How to Make Ramen Without a Stove

Want to cook some ramen, but don't have access to an electric or gas stove? Here's an easy way to cook ramen noodles without using a stove. All you need is a microwave or an electric kettle, and you're good to go!

microwave

Stove-Free Ramen Cookery

Ramen noodles are the gold standard in cheap, college kid food. You can typically buy a packet for less than a dollar, and with just a bit of water and heat, that little packet turns into a filling meal. But what do you do if you live in a dorm without access to a stove? Here's a complete guide to cooking ramen without typical kitchen equipment.

In addition to their affordability, ramen noodle packets are dead simple to prepare. You don't even have to break up the brick of pasta if you don't want to. All you have to do is just add the packaged contents, including the flavor packet, to hot water. Our method uses alternative sources of heat to create the hot water component of the cooked noodles and broth equation.

We use two common dorm room heat sources - a microwave and an electric kettle - to show you how to make yourself a meal without a pot or a stove. There might be a bit of trial-and-error at first, but once you get the hang of cooking ramen like this, you might not go back when you get access to a stove again.

Step 1: Arrange Your Ingredients

First, choose a container to cook the noodles in. It should be big enough to accommodate the amount of water you want to add without the risk of spilling over. In order to save the hassle of too much clean-up, you can just use whatever bowl or vessel you're planning on eating out of. This is one of the big advantages of not using a traditional stovetop method to cook the ramen. Only one dish!

After selecting the vessel, add the noodles and flavor packet contents. If you're using an electric kettle, move on to the next step. If you're going to be using the microwave, add the amount of water you want to use. Add more for soupy ramen, and less if you prefer a stronger flavor and less broth. Cover your vessel using its lid, a plate or saran wrap. Just make sure that you leave a little vent for steam to escape through so it doesn't explode and make a mess.

Step 2: Apply Heat

Unless you like eating the noodles dry, this is the essential step. The key is to keep the hot water - and the steam it creates - as close to the noodle brick as possible. If you're cooking in the microwave, you'll already have put a lid of some sort on your cooking vessel to keep the steam in. Set the microwave cooking time for 3-5 minutes. You might want to err on the side of caution the first time you try this out, but after a couple of attempts, you'll figure out the right amount of time.

If you're using an electric kettle, let the water come to a boil and then pour it into the vessel. Quickly (and without burning yourself) add a plate, lid or layer of saran wrap over the top of the bowl or container so you can trap the heat in. The noodles will cook in the hot water, and the lid will keep the heat where it needs to be.

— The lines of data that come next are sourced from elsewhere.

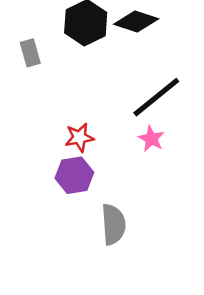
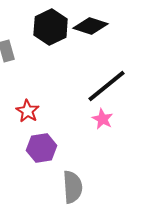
red star: (79, 137) -> (28, 111), moved, turned -30

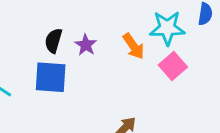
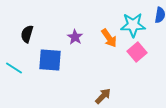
black semicircle: (53, 41) -> (27, 34), moved

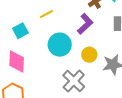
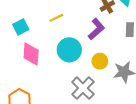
cyan square: (20, 31) -> (21, 27), moved
pink diamond: (17, 61) -> (31, 54), moved

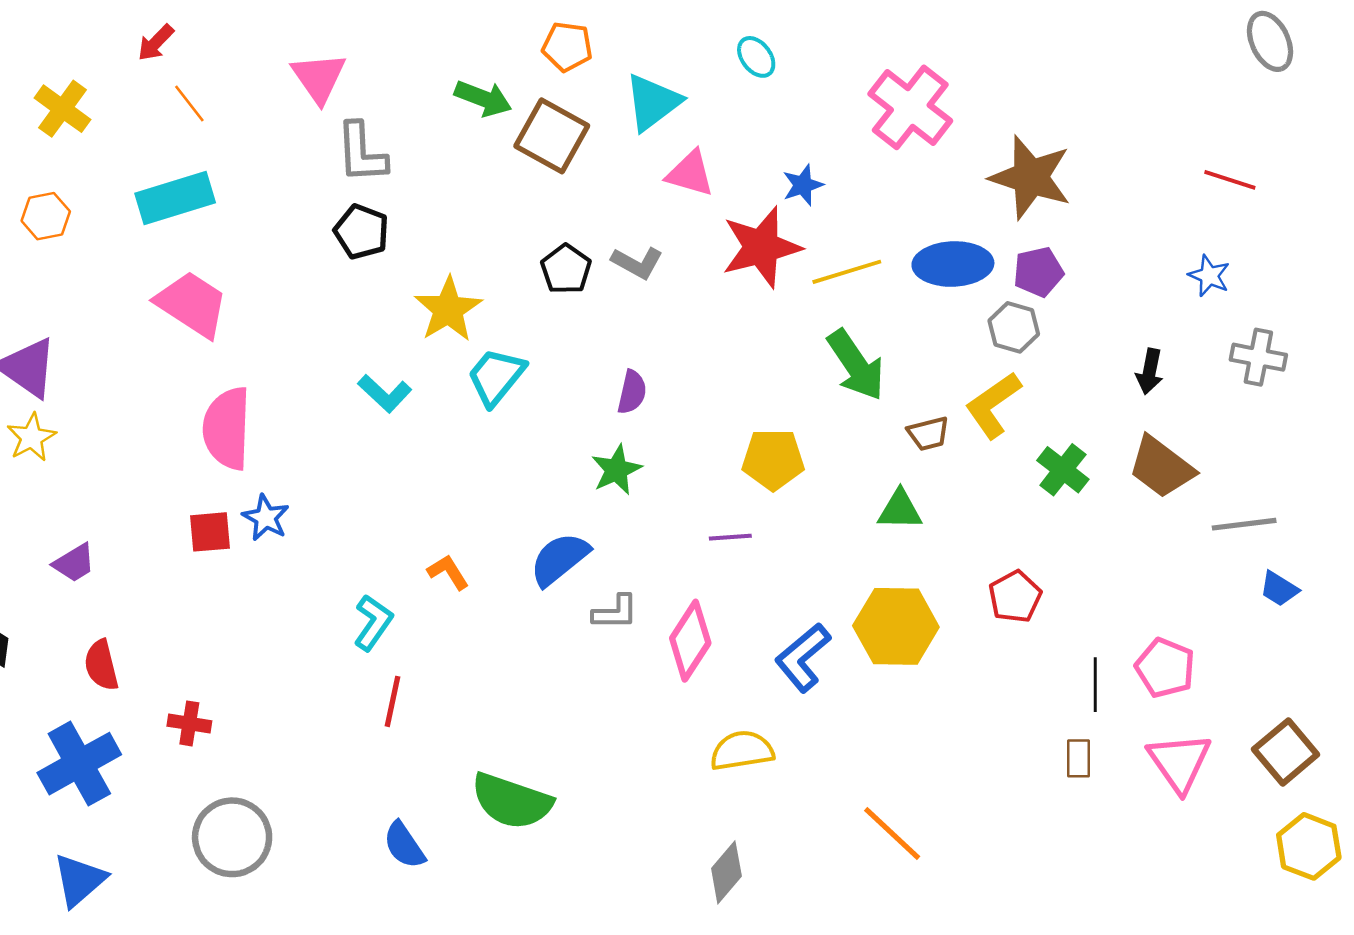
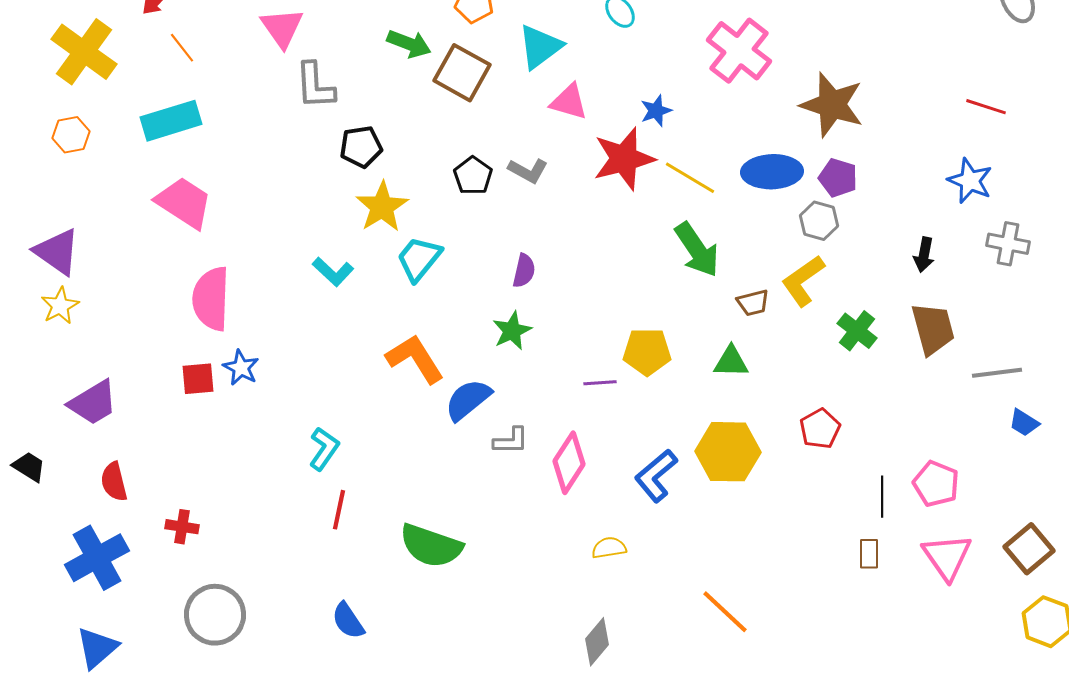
yellow cross: (63, 109) -> (84, 52), size x1.5
black pentagon: (361, 232) -> (361, 147), moved, turned -30
yellow line: (847, 272) -> (690, 178), turned 48
purple pentagon: (1038, 272) -> (838, 178), turned 30
blue star: (1209, 276) -> (970, 181), size x1.4
yellow pentagon: (773, 459) -> (647, 352), moved
brown trapezoid: (1161, 467) -> (933, 329), turned -142
purple trapezoid: (74, 563) -> (93, 403), size x1.5
orange L-shape: (448, 572) -> (415, 359), moved, size x1.8
yellow semicircle: (742, 751) -> (609, 548), size x0.7
green semicircle: (512, 801) -> (431, 546), moved

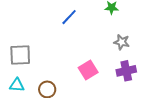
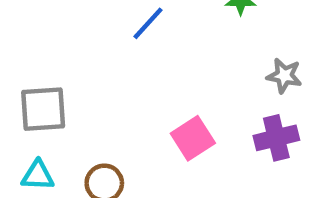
gray star: (122, 42) -> (284, 76), moved

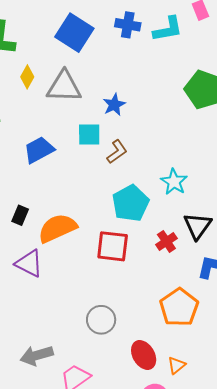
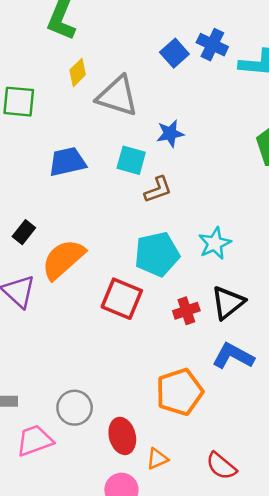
blue square: (74, 33) -> (174, 53), moved, size x0.6
orange semicircle: (57, 228) -> (63, 259), turned -33
gray circle: (101, 320) -> (75, 408), moved

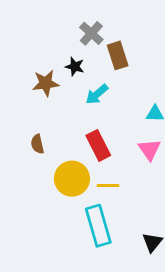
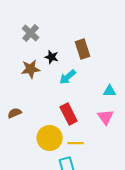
gray cross: (91, 33) -> (31, 33), moved
brown semicircle: (37, 144) -> (15, 113), moved, turned 80

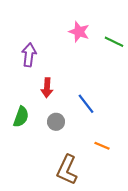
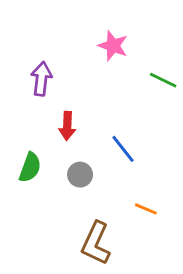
green line: (114, 42) -> (163, 80), moved

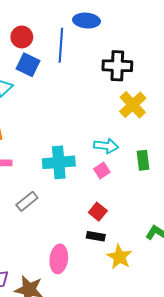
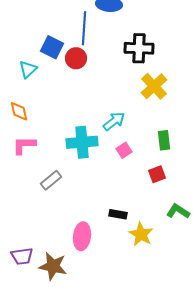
red circle: (22, 37) -> (76, 58), moved
cyan arrow: (106, 146) -> (114, 121), moved, turned -45
red square: (98, 212) -> (157, 174), moved, turned 30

Note for Electric Kettle Users

It is strongly recommended that you don't put the noodles directly in the kettle. Cooking the noodles directly in the pot creates the risk of boiling over, which is both potentially dangerous and messy. Additionally, these kitchen tools were made for one purpose (boiling water), and you might end up ruining your kettle with pasta residue. Even though these small electronics are typically pretty affordable, it's not very frugal to buy a new one every few months.

Step 3: Let It Sit

If you've cooked the noodles in the microwave, check quickly to make sure everything is nice and steamy in the container, and then replace the lid and let it sit for a minute or two. If it's gotten hot enough to cook, you're not going to want to eat it right away. Plus, letting it sit makes sure that the noodles get nice and soft.

Electric kettle users will want to let the noodles and hot water sit a bit longer, since cooking starts once the boiling water is added to the mix. The lid you put on your vessel will help the noodles stay warm until you want to eat them. Don't let it sit too long, or it will get cold and mushy. But five minutes or so should do the trick. If they're not ready when you check them, just replace your lid and wait another couple of minutes.